Wright on Obama's denunciation: He "says what he has to say as a politician"; Update: Video added

A sneak preview of the next headache for the Messiah, set to drop tomorrow night. CJ reads this as an admission by Wright that Obama’s condemnation of him is insincere. I’m not so sure. Quote:

Mr. Wright, who has acted as Mr. Obama’s spiritual mentor and retired in February as pastor of Trinity United Church of Christ in Chicago, said that he has never heard Mr. Obama repeat any of his controversial statements.

“Absolutely not,” Mr. Wright said. “I don’t talk to him about politics. And so he had a political event, he goes out as a politician and says what he has to say as a politician. I continue to be a pastor who speaks to the people of God about the things of God.”

Mr. Obama publicly denounced Mr. Wright’s remarks, a reaction Mr. Wright said “went down very simply.”

“He’s a politician, I’m a pastor,” he said. “We speak to two different audiences. And he says what he has to say as a politician. I say what I have to say as a pastor. But they’re two different worlds.”

He added, “I do what I do. He does what politicians do. So that what happened in Philadelphia where he had to respond to the sound bytes, he responded as a politician.”

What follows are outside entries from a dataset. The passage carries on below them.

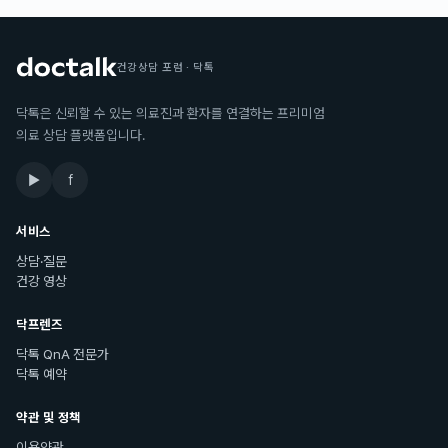
건강상담 포럼 · 닥톡
닥톡은 신뢰할 수 있는 의료진과 환자를 연결하는 프리미엄
의료 상담 플랫폼입니다.
▶
f
서비스
상담·질문
건강 영상
닥프렌즈
닥톡 QnA 전문가
닥톡 예약
약관 및 정책
이용약관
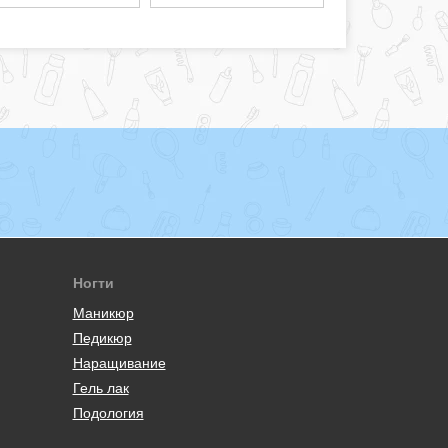
Ногти
Маникюр
Педикюр
Наращивание
Гель лак
Подология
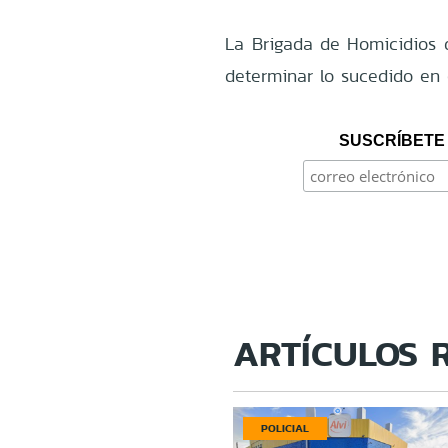
La Brigada de Homicidios d
determinar lo sucedido en 
SUSCRÍBETE 
ARTÍCULOS 
POLICIAL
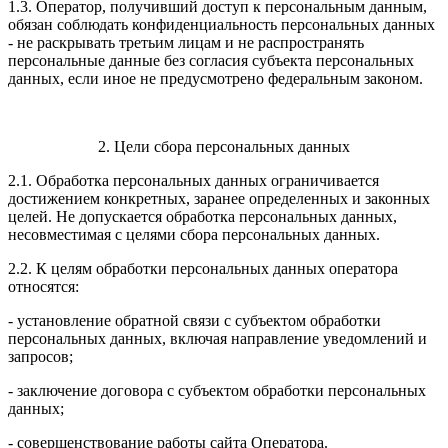
1.3. Оператор, получивший доступ к персональным данным,
обязан соблюдать конфиденциальность персональных данных
- не раскрывать третьим лицам и не распространять
персональные данные без согласия субъекта персональных
данных, если иное не предусмотрено федеральным законом.
2. Цели сбора персональных данных
2.1. Обработка персональных данных ограничивается
достижением конкретных, заранее определенных и законных
целей. Не допускается обработка персональных данных,
несовместимая с целями сбора персональных данных.
2.2. К целям обработки персональных данных оператора
относятся:
- установление обратной связи с субъектом обработки
персональных данных, включая направление уведомлений и
запросов;
- заключение договора с субъектом обработки персональных
данных;
- совершенствование работы сайта Оператора.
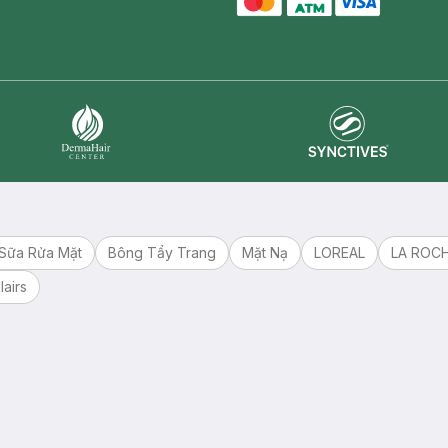
master card
ATM card
visa card
Synctives
Dermahair
Sữa Rửa Mặt
Bông Tẩy Trang
Mặt Nạ
LOREAL
LA ROC
lairs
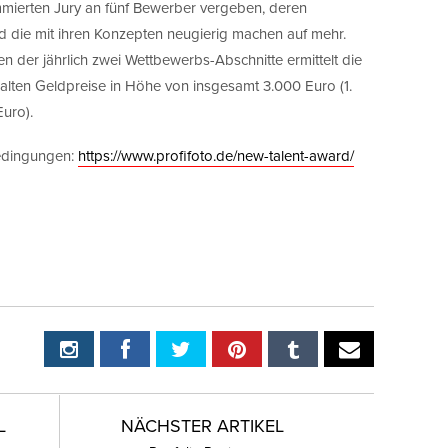
mmierten Jury an fünf Bewerber vergeben, deren
d die mit ihren Konzepten neugierig machen auf mehr.
n der jährlich zwei Wettbewerbs-Abschnitte ermittelt die
halten Geldpreise in Höhe von insgesamt 3.000 Euro (1.
Euro).
edingungen:
https://www.profifoto.de/new-talent-award/
L
NÄCHSTER ARTIKEL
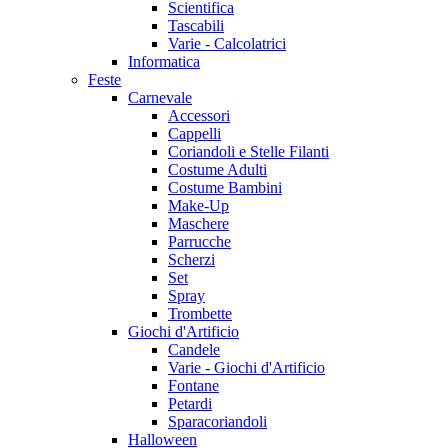
Scientifica
Tascabili
Varie - Calcolatrici
Informatica
Feste
Carnevale
Accessori
Cappelli
Coriandoli e Stelle Filanti
Costume Adulti
Costume Bambini
Make-Up
Maschere
Parrucche
Scherzi
Set
Spray
Trombette
Giochi d'Artificio
Candele
Varie - Giochi d'Artificio
Fontane
Petardi
Sparacoriandoli
Halloween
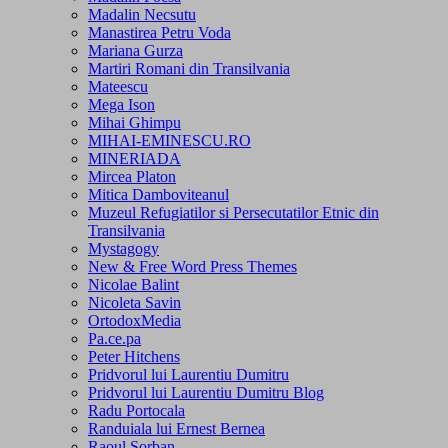
Madalin Necsutu
Manastirea Petru Voda
Mariana Gurza
Martiri Romani din Transilvania
Mateescu
Mega Ison
Mihai Ghimpu
MIHAI-EMINESCU.RO
MINERIADA
Mircea Platon
Mitica Damboviteanul
Muzeul Refugiatilor si Persecutatilor Etnic din
Transilvania
Mystagogy
New & Free Word Press Themes
Nicolae Balint
Nicoleta Savin
OrtodoxMedia
Pa.ce.pa
Peter Hitchens
Pridvorul lui Laurentiu Dumitru
Pridvorul lui Laurentiu Dumitru Blog
Radu Portocala
Randuiala lui Ernest Bernea
Raoul Sorban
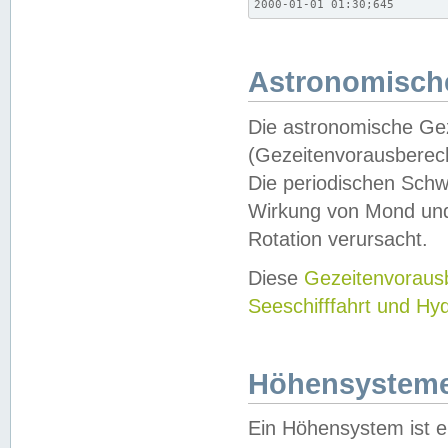
2000-01-01 01:30;645
Astronomische
Die astronomische Gez
(Gezeitenvorausberec
Die periodischen Schw
Wirkung von Mond und
Rotation verursacht.
Diese
Gezeitenvorau
Seeschifffahrt und Hy
Höhensystem
Ein Höhensystem ist e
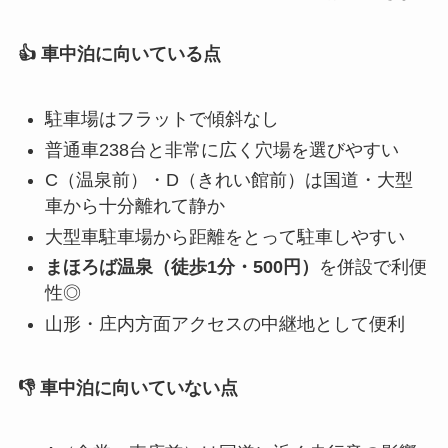
👍 車中泊に向いている点
駐車場はフラットで傾斜なし
普通車238台と非常に広く穴場を選びやすい
C（温泉前）・D（きれい館前）は国道・大型
車から十分離れて静か
大型車駐車場から距離をとって駐車しやすい
まほろば温泉（徒歩1分・500円）
を併設で利便
性◎
山形・庄内方面アクセスの中継地として便利
👎 車中泊に向いていない点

He may simply be trying to communicate that they come at these issues from different angles and have honest differences of opinion. The idea of a politician saying “what he has to say” makes it sound like an accusation of pandering, but it needn’t be: He refers to himself saying “what he has to say” as a pastor, too. That is, he may be pointing to their differing professions and audiences as proof of their philosophical differences, one set of beliefs leading down one career path and another leading down another one (“two different worlds”). If that’s not what he meant — if he’s actually accusing Obama of lying through his teeth during The Speech That Saved The World — then Team Barry really should have huddled with him before this interview.

It’s hard for me to believe he’d sandbag him like that, but oh well. Too late now, as eyebrows are already arching. Exit question: How do we read the Moyers exchange in light of this golden quote from last year? “You can get kind of rough in the sermons, so what we’ve decided is that it’s best for you not to be out there in public.”